EXERCISE GOAL
Everything from the line holding "CONTACT (1225, 72)" through the last line of the listing needs to be repeated exactly, with no other lines.

RECORDS SHOWN below:

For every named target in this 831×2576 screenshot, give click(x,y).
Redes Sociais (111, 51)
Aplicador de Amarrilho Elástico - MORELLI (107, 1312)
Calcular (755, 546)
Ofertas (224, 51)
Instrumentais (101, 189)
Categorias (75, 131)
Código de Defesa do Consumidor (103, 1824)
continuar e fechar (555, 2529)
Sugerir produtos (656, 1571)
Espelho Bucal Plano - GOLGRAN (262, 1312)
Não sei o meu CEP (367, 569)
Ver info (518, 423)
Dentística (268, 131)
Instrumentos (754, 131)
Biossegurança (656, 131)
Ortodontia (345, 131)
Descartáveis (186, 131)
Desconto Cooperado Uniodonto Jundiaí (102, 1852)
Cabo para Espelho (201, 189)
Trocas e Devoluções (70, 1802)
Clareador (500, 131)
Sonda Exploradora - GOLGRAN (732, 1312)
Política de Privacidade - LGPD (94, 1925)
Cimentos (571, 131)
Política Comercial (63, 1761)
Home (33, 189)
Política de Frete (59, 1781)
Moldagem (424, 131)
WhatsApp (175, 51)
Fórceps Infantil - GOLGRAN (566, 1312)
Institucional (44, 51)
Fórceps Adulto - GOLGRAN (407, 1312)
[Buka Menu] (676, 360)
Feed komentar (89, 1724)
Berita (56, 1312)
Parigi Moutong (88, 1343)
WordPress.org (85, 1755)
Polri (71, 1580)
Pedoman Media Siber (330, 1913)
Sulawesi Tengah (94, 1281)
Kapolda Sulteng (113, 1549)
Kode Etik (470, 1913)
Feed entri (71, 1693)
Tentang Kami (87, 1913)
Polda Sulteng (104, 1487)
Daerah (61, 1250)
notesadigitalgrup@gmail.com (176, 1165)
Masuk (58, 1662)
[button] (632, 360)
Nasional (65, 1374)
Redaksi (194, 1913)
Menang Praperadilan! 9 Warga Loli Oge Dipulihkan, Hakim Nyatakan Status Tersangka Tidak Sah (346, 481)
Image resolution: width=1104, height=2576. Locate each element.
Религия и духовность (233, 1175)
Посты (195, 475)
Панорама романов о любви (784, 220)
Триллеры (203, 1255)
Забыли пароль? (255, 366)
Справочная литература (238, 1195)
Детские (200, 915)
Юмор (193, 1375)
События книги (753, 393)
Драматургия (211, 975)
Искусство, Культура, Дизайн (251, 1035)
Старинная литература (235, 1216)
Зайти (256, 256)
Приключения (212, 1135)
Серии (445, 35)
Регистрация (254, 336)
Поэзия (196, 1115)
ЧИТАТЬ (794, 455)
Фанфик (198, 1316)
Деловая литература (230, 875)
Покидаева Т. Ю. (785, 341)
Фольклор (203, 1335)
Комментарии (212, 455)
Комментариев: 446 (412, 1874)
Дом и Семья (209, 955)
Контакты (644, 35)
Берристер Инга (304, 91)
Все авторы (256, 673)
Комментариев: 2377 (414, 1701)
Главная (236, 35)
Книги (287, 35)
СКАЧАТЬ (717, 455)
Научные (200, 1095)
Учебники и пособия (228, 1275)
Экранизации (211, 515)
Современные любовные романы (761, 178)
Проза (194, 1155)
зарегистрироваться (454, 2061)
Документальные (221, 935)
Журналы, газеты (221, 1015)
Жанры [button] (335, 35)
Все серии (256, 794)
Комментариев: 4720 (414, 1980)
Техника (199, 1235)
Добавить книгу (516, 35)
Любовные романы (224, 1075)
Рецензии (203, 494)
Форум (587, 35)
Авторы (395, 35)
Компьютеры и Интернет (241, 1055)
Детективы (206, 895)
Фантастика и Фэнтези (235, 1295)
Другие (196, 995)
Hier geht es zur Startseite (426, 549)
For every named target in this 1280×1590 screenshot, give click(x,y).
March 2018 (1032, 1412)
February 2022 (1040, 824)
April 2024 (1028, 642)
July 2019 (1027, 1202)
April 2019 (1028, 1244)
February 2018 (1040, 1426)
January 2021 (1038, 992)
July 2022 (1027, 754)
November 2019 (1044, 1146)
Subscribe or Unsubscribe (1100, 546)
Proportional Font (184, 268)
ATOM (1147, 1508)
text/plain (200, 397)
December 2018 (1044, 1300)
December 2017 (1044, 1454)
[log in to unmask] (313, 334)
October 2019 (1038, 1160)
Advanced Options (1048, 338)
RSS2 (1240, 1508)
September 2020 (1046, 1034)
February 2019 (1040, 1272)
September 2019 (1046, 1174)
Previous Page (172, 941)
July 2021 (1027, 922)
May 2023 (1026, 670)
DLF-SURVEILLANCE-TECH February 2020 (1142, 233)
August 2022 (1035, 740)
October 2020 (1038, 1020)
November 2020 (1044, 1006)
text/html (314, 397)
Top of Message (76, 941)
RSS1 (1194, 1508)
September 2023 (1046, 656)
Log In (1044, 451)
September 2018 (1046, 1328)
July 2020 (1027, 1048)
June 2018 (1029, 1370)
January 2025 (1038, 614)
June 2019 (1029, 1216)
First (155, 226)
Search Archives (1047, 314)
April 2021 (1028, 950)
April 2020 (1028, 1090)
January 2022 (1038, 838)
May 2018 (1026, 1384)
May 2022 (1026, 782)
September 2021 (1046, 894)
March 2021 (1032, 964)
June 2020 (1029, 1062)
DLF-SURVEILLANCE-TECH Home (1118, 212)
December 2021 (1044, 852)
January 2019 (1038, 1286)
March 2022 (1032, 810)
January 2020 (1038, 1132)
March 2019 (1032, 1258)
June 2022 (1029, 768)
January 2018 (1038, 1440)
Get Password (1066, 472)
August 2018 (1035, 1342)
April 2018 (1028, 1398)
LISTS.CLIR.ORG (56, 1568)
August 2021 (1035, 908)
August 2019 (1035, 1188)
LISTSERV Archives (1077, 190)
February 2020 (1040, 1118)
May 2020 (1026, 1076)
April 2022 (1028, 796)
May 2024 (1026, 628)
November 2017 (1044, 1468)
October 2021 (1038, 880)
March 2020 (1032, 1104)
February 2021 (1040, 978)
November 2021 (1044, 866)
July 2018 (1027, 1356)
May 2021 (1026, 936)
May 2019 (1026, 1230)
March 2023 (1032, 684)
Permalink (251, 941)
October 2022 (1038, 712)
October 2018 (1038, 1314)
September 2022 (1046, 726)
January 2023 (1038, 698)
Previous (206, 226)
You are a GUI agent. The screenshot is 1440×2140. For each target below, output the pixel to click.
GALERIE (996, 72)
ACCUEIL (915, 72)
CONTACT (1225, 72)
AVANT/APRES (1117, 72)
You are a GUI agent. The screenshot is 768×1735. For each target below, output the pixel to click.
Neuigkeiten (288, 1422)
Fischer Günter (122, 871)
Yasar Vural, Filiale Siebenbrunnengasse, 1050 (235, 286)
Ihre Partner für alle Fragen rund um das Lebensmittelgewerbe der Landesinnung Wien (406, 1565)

End of RECORDS SHOWN.

OUTPUT
CONTACT (1225, 72)
AVANT/APRES (1117, 72)
You are a GUI agent. The screenshot is 768×1735. For each target below, output the pixel to click.
Neuigkeiten (288, 1422)
Fischer Günter (122, 871)
Yasar Vural, Filiale Siebenbrunnengasse, 1050 (235, 286)
Ihre Partner für alle Fragen rund um das Lebensmittelgewerbe der Landesinnung Wien (406, 1565)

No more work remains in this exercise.